Barbie zaś nie ma pasji żadnej, w żadnym momencie. I film pokazuje to jako fajne, normalne. Jedyna pasja u kobiety przez cały film, to właśnie po części u Glorii, ale jest to pasja do... dzieciństwa i to jeszcze głównie własnego. I jak myślisz do jakiej pracy Barbie poszła ostatecznie? Bo ja się założę, że właśnie do korpo, a najchętniej do takiego w którym nawiną największy makaron na uszy. Oczywiście film daje (to znaczy bardzo by chciał) przekaz "bądź kim chcesz" - ale jednocześnie nie pokazuje absolutnie nic na temat praktycznych zainteresowań i ich wagi, oryginalności. Wniosek nasuwa się sam. 

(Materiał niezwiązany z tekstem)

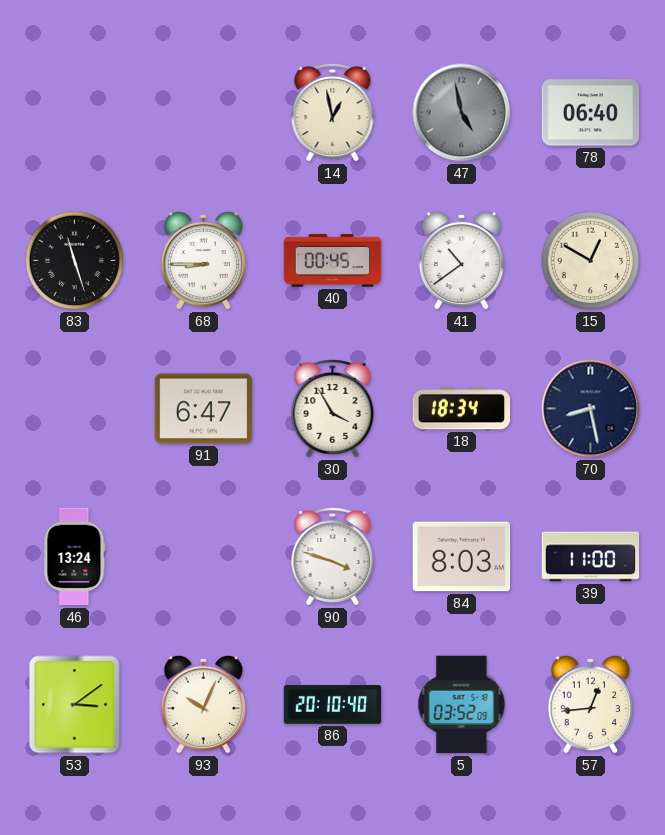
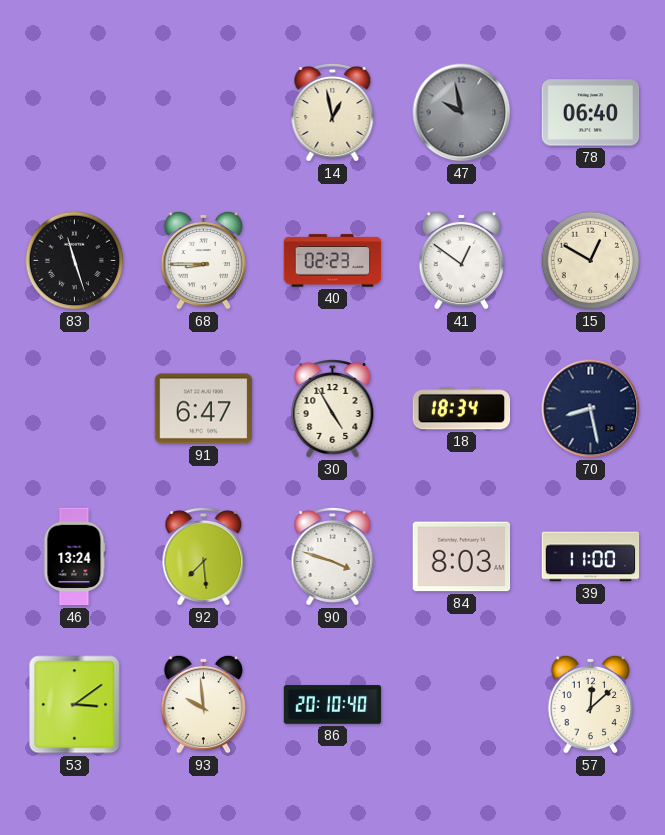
47: 4:58 -> 9:58
40: 00:45 -> 02:23
41: 10:39 -> 12:51
30: 3:55 -> 4:55
92: none -> 7:29
93: 10:04 -> 9:59
5: 03:52 -> none
57: 12:44 -> 12:08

Mówię - film byłby dla mnie w pełni akceptowalny nawet z tym wrzuceniem do jednego wora inceli i facetów, którzy robią sobie normalne rzeczy, które lubią, ale przez to, że ostatecznie woła do kobiet - "hej, macie dwie ścieżki!": albo dać się "zmanipulować" facetom i im usługiwać, albo posłuchać mądrości innych kobiet - i żeby jeszcze łatwiej było takiej dziewczynce wybrać co jest fajniejsze jest to nazwane własną ścieżką - to... właśnie to jest klasyczną manipulacja. Bo normalność jest może nie dokładnie pomiędzy w tym przypadku :D, no ale trochę gdzieś indziej. Prawdopodobnie tam gdzie własny rozum, sumienie i intuicja. Ale WŁASNE. 

Co do reszty to nawet się zgadzam, masz bardzo fajny ogląd rzeczywistości i to super, że nawet taki film potrafi Cię w nim utwierdzić. Pozdrawiam :)

To jest poprawna interpretacja.

mkjankowska

Albo byliśmy na dwóch różnych filmach, albo to co przedstawiłaś to bardziej Twoje przemyślenia niż interpretacja filmu. Stereotypowa Barbie wcale nie zaakceptowała swojej przeciętności a wręcz przeciwnie. Porzuciła bajkowe życie, bo zamarzyło się jej bycie kimś kto robi różnicę. A Kena nie tyle doceniła, co przeprosiła a to zasadnicza różnicę. Bo można uważać, że było się zbyt surowym i jednocześnie oceniać męską chęć pomocy czy zaimponowania za śmieciową a tak było w tym filmie. Poza tym Stereotypowa jako jedyna miała jakiekolwiek przemyślenia a cała reszta z uśmiechem na twarzy przywróciła swój barbizm, który był jeszcze gorszy od patriarchatu, bo nie oferował facetom nic, nawet bycia dostrzeganymi.

Co do reszty to zgadzam się połowicznie. Rzeczywiście było powiedziane, że świat oczekuje od kobiet zbyt wiele, ale wcale nie zauważyłem zaznaczenia, że to wcale nie wina mężczyzn, tylko tak naprawdę to kobiety same sobie to robią. Gloria nic takiego nie powiedziała, ani też nic takiego nie wynikało z fabuły.